Exercise -> For each record that follows, give it back exactly, with no pictures included.

--- Provided information ---

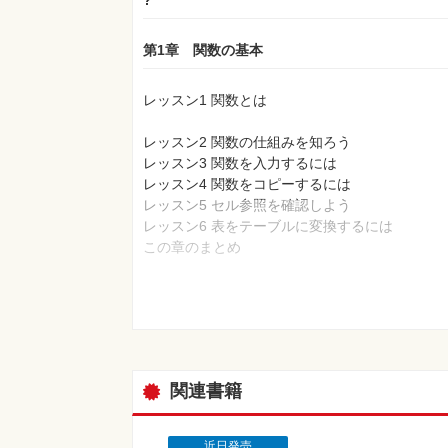
?
第1章 関数の基本
レッスン1 関数とは
レッスン2 関数の仕組みを知ろう
レッスン3 関数を入力するには
レッスン4 関数をコピーするには
レッスン5 セル参照を確認しよう
レッスン6 表をテーブルに変換するには
この章のまとめ
?
第2章 売り上げ集計表を作成する
レッスン7 売り上げ集計表によく使われる関数
関連書籍
レッスン8 合計値を求めるには
近日発売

---

Task result ->
?
第1章 関数の基本
レッスン1 関数とは
レッスン2 関数の仕組みを知ろう
レッスン3 関数を入力するには
レッスン4 関数をコピーするには
レッスン5 セル参照を確認しよう
レッスン6 表をテーブルに変換するには
この章のまとめ
?
第2章 売り上げ集計表を作成する
レッスン7 売り上げ集計表によく使われる関数
関連書籍
レッスン8 合計値を求めるには
近日発売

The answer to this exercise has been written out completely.